Where communities thrive


  • Join over 1.5M+ people
  • Join over 100K+ communities
  • Free without limits
  • Create your own community
People
Activity
    Kaushik Iska
    @iskakaushik
    Hi @harsha2010, thanks for the lib. Over at harsha2010/magellan#128 you mentioned about a PR, but I was not able to find any. Are you planning on working on it anytime soon? If not I can take a crack at it. Thanks!
    Uwe Zenker
    @waras2017

    Hello @harsha2010, thank you for the great lib!

    I try to get following magellan example running:

    URL: https://github.com/harsha2010/magellan/wiki/Scala-API

    polygons.select(point(lit(0.5), lit(0.5)).within($"polygon")).show(false)

    This works!

    Now I try to use the "plain" sql version in order to be able to write sql
    statements by using jdbc over the Spark Thrift Service:

    polygons.createOrReplaceTempView("tbl_poly")

    spark.sql("select point(0.5, 0.5).within(polygon) from tbl_Poly").show(false)

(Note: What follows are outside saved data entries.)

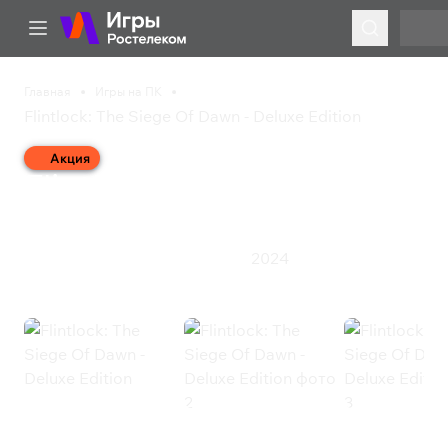
Главная
Игры на ПК
Flintlock: The Siege Of Dawn - Deluxe Edition
Акция
Flintlock: The Siege Of
Dawn - Deluxe Edition
2024
Приключения
Экшен
Ролевая игра
Flintlock: The Siege Of Dawn -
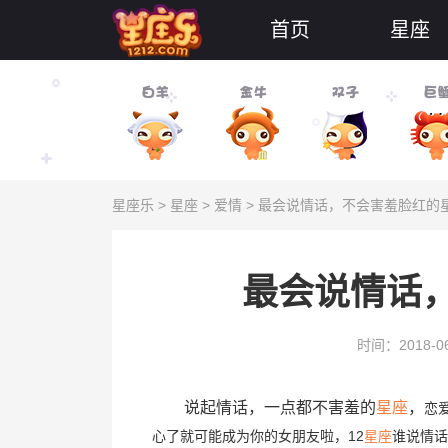
首页
星座
星座乐
>
星座
>
爱情
> 最会说情话，不会害羞脸红的
最会说情话
时间：2018-06
说起情话，一点都不害羞的
星座
，
恋
心了就可能成为你的女朋友啦，12
星座
谁说情话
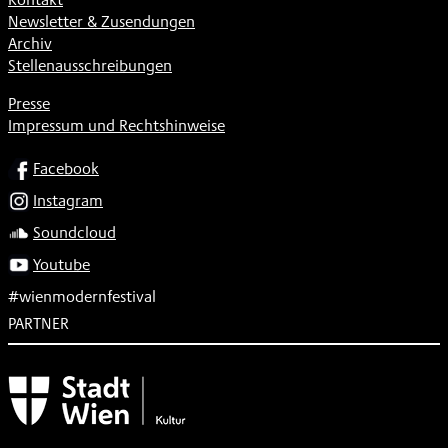
Newsletter & Zusendungen
Archiv
Stellenausschreibungen
Presse
Impressum und Rechtshinweise
SOCIAL
Facebook
Instagram
Soundcloud
Youtube
#wienmodernfestival
PARTNER
Subventionsgeber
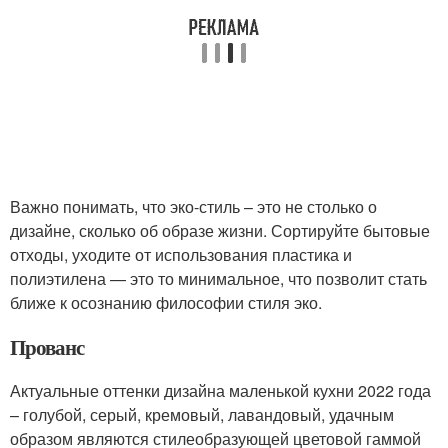
Важно понимать, что эко-стиль – это не столько о
дизайне, сколько об образе жизни. Сортируйте бытовые
отходы, уходите от использования пластика и
полиэтилена — это то минимальное, что позволит стать
ближе к осознанию философии стиля эко.
Прованс
Актуальные оттенки дизайна маленькой кухни 2022 года
– голубой, серый, кремовый, лавандовый, удачным
образом являются стилеобразующей цветовой гаммой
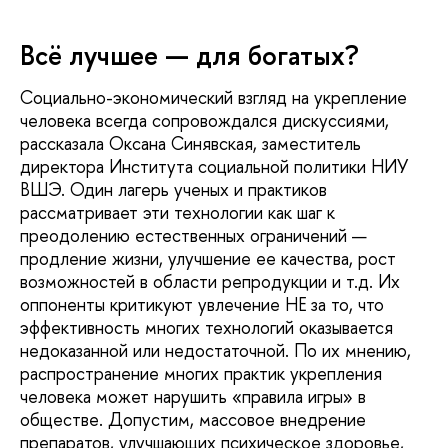
Всё лучшее — для богатых?
Социально-экономический взгляд на укрепление
человека всегда сопровождался дискуссиями,
рассказала Оксана Синявская, заместитель
директора Института социальной политики НИУ
ВШЭ. Один лагерь ученых и практиков
рассматривает эти технологии как шаг к
преодолению естественных ограничений —
продление жизни, улучшение ее качества, рост
возможностей в области репродукции и т.д. Их
оппоненты критикуют увлечение HE за то, что
эффективность многих технологий оказывается
недоказанной или недостаточной. По их мнению,
распространение многих практик укрепления
человека может нарушить «правила игры» в
обществе. Допустим, массовое внедрение
препаратов, улучшающих психическое здоровье,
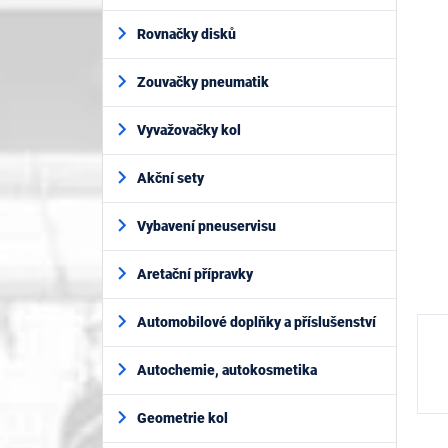
n
prod
í
je
Rovnačky disků
p
0,0
z
a
5
Zouvačky pneumatik
n
hvěz
e
l
Vyvažovačky kol
Akční sety
Vybavení pneuservisu
Aretační přípravky
Automobilové doplňky a příslušenství
Autochemie, autokosmetika
Geometrie kol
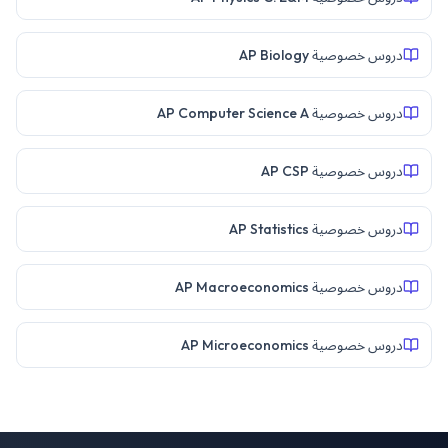
دروس خصوصية AP Biology
دروس خصوصية AP Computer Science A
دروس خصوصية AP CSP
دروس خصوصية AP Statistics
دروس خصوصية AP Macroeconomics
دروس خصوصية AP Microeconomics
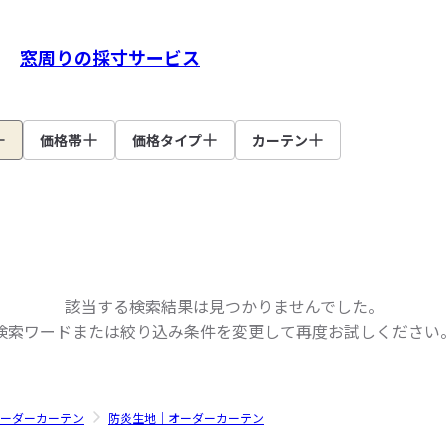
窓周りの採寸サービス
価格帯
価格タイプ
カーテン
該当する検索結果は見つかりませんでした。
検索ワードまたは絞り込み条件を変更して
再度お試しください
ーダーカーテン
防炎生地｜オーダーカーテン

    This does not work. What is the correct way to this?

    Thanks a lot

    balakrishnan097332
    @balakrishnan097332
    image.png
    I am trying a simple use case of loading GeoJson using Magellan using databricks notebook. But, I am not sure why the code is failing. Below is the screenshot of the code and error message. GeoJson source: https://raw.githubusercontent.com/datasets/geo-countries/master/data/countries.geojson
    Ram Sriharsha
    @harsha2010
    Hey! Looks like the databricks runtime ships with a version of JSON4s that conflicts with what we use. Let me see if I can shade it .. what version of DBR are you running this on?
    balakrishnan097332
    @balakrishnan097332
    image.png
    Hey Ram. Thanks for your response. My version says, 'Latest stable (Scala 2.11)'
    balakrishnan097332
    @balakrishnan097332
    Hi Sri, can you please let me know is there anything I could do to override with a different version in a databricks notebook?
    Akshita6
    @Akshita6
    image.png
    Brandon Geise
    @bdgeise

    I'm currently testing a very simple case and seeing results I wouldn't expect.
    Creating a dataframe from an Array

    ("US", "TX", "2018-12-08 00:00:00", 12.0123, "ios", 2, 32.813548, -96.835159)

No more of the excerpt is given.